• Records to use:

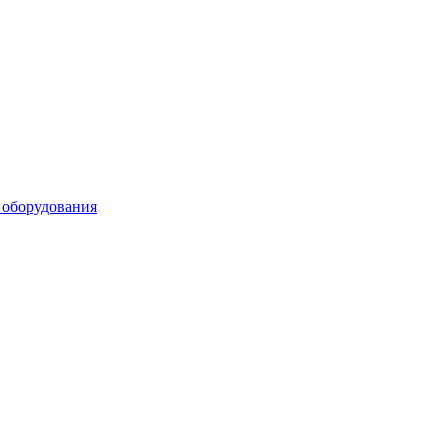
 оборудования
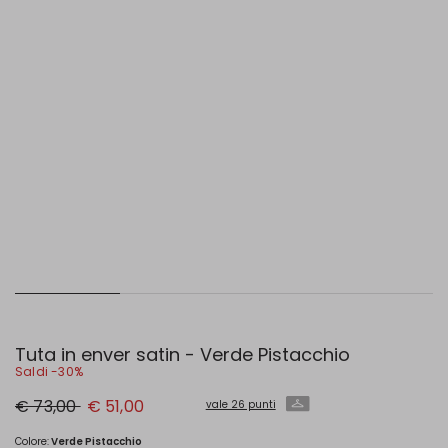
Tuta in enver satin - Verde Pistacchio
Saldi -30%
Prezzo
Nuovo
€ 73,00
€ 51,00
vale 26 punti
originale
prezzo
€
€
73,00
51,00
Colore:
Verde Pistacchio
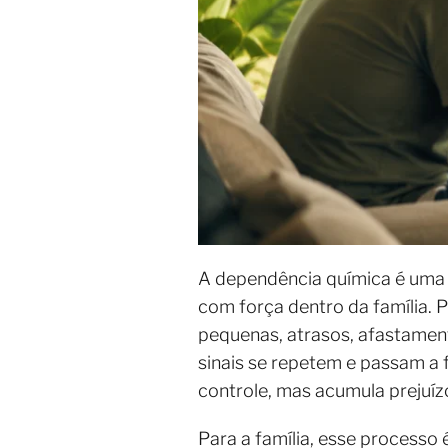
A dependência química é uma 
com força dentro da família. 
pequenas, atrasos, afastament
sinais se repetem e passam a 
controle, mas acumula prejuíz
Para a família, esse processo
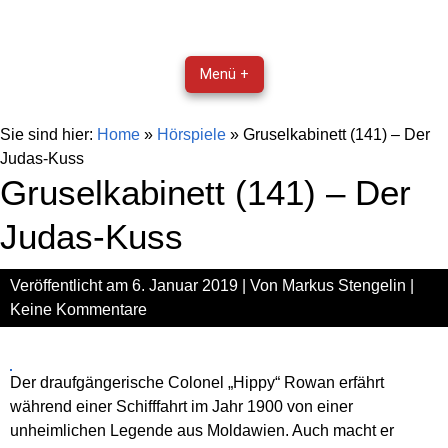
Menü +
Sie sind hier:
Home
»
Hörspiele
»
Gruselkabinett (141) – Der
Judas-Kuss
Gruselkabinett (141) – Der
Judas-Kuss
Veröffentlicht am
6. Januar 2019
| Von
Markus Stengelin
|
Keine Kommentare
Der draufgängerische Colonel „Hippy“ Rowan erfährt
während einer Schifffahrt im Jahr 1900 von einer
unheimlichen Legende aus Moldawien. Auch macht er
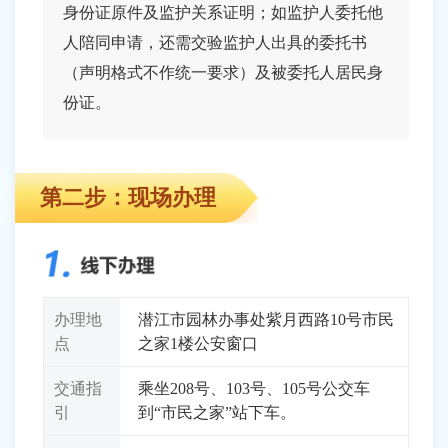
身份证原件及监护关系证明；如监护人委托他
人陪同申请，还需交验监护人出具的委托书
（声明格式不作统一要求）及被委托人居民身
份证。
第二步：现场办理
办理地
潜江市园林办事处紫月西路10号市民
点
之家1楼公安窗口
交通指
乘坐208号、103号、105号公交车
引
到“市民之家”站下车。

• Your instructions:
Go through the listing above and copy each line where the string "Pistacchio" appears.

• Response:
Tuta in enver satin - Verde Pistacchio
Verde Pistacchio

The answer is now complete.